▸ **Assignment**
What you hand back must match the records word for word, with no pictures.

Given records: Begin

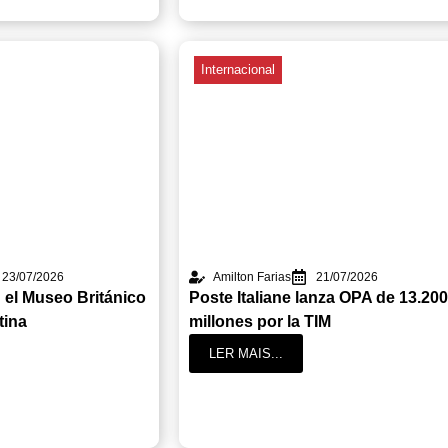
Internacional
23/07/2026
Amilton Farias
21/07/2026
 el Museo Británico
Poste Italiane lanza OPA de 13.20
tina
millones por la TIM
LER MAIS...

Given records: End

▸ **Problem solution**
Internacional
23/07/2026
Amilton Farias
21/07/2026
 el Museo Británico
Poste Italiane lanza OPA de 13.20
tina
millones por la TIM
LER MAIS...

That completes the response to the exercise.